Solubilization and characterization of B2 bradykinin receptors from cultured human fibroblasts

• Published in: The Journal of biological chemistry Vol. 266; no. 15; pp. 9442 - 9446
• Main Authors: FAUSSNER, A, HEINZ-ERIAN, P, KLIER, C, ROSCHER, A. A
• Format: Journal Article
• Language: English
• Published: Bethesda, MD American Society for Biochemistry and Molecular Biology 25.05.1991
• Subjects: Biological and medical sciences; Bradykinin - metabolism; Cell receptors; Cell structures and functions; Cells, Cultured; Cholic Acids; Chromatography, Gel; Detergents; Fibroblasts - metabolism; Fundamental and applied biological sciences. Psychology; Hormone receptors. Growth factor receptors. Cytokine receptors. Prostaglandin receptors; Humans; Molecular and cellular biology; Receptors, Bradykinin; Receptors, Neurotransmitter - chemistry; Receptors, Neurotransmitter - isolation & purification; Solubility; Human; Cell culture; Temperature; Association dissociation; Binding site; Solubilization; Characterization; Competitive fixation; Membrane receptor; Bradykinin; Scatchard plot; Kinetics; Fibroblast; Hormonal receptor
• ISSN: 0021-9258; 1083-351X
• DOI: 10.1016/S0021-9258(18)92840-1

Active B2 bradykinin (BK) receptors were solubilized in high yields from intact monolayers or particulate fractions of cultured human foreskin fibroblasts using 4 mM of the non-denaturing zwitterionic detergent 3-[(3-cholamidopropyl)dimethylammonio]-1-propanesulfonic acid (CHAPS). Other detergents showed only minor (digitonin) or no (Triton X-100, n-octyl glucopyranosid) efficacy at all.

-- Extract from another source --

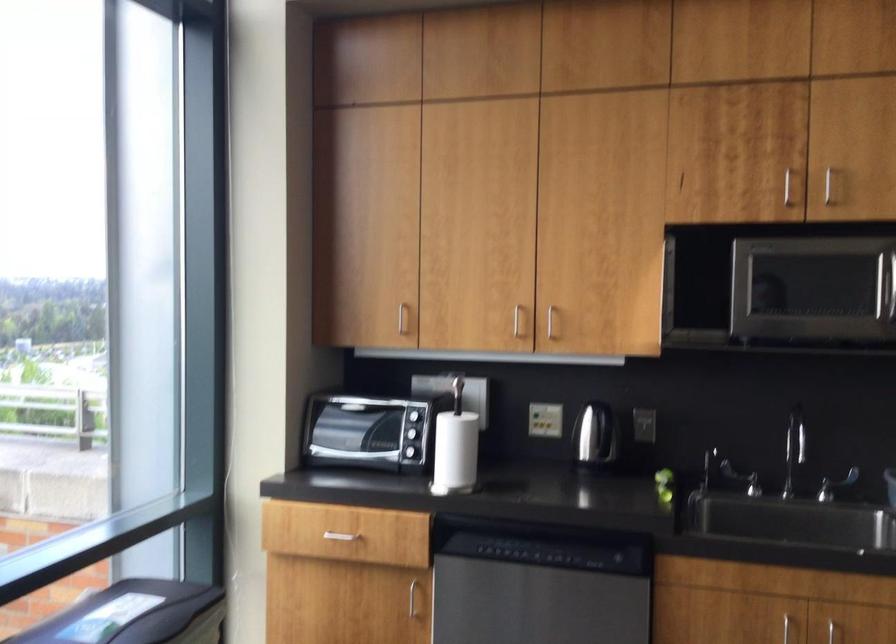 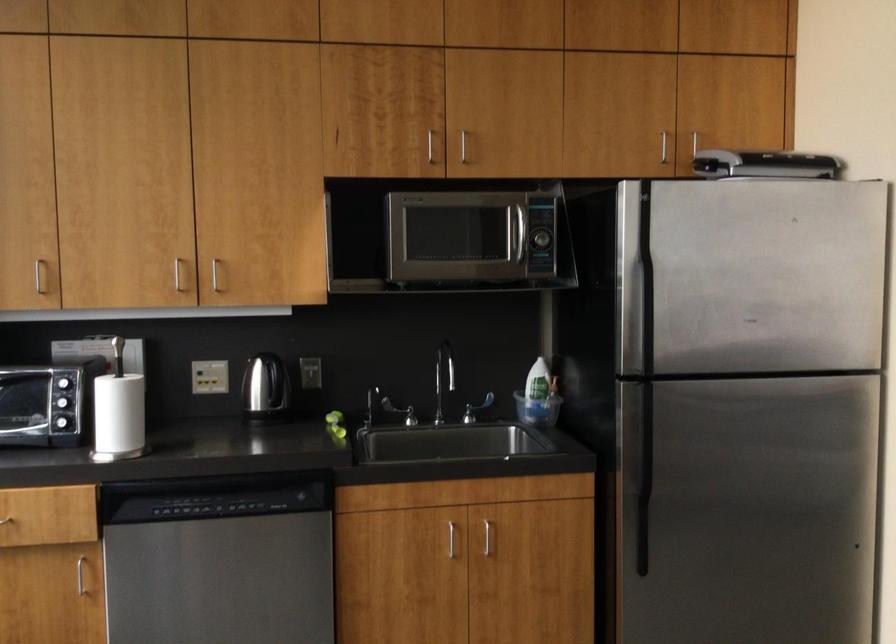 Find the pixel in the second image that matches point 599,440 in the first image.

(266, 391)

The stability of CHAPS-solubilized BK binding activity was temperature dependent being reduced to 30% of initial binding after 3 days of storage at 4 degrees C. CHAPS extracts, however, retained BK binding activity for at least several days when they were stored at -20 degrees C in the presence of 10% glycerol. The pharmacological characterization gave a rank order of potency for unlabeled BK, BK agonists, and antagonists to compete with [3H]BK for specific binding very similar to that observed in intact fibroblasts. Association and dissociation kinetics demonstrated that the binding of [3H]BK to the soluble CHAPS extracts was time dependent and reversible. Scatchard analysis of equilibrium binding data exhibited saturable binding of a single class of high affinity BK-binding sites with a Kd of 1.68 +/- 0.8 nM. Gel filtration revealed an apparent molecular weight of 250,000 for the solubilized BK receptor complex in CHAPS extracts. The ability to solubilize the B2 BK receptor in an active and stable form should allow for its future purification and for the characterization of its chemical properties.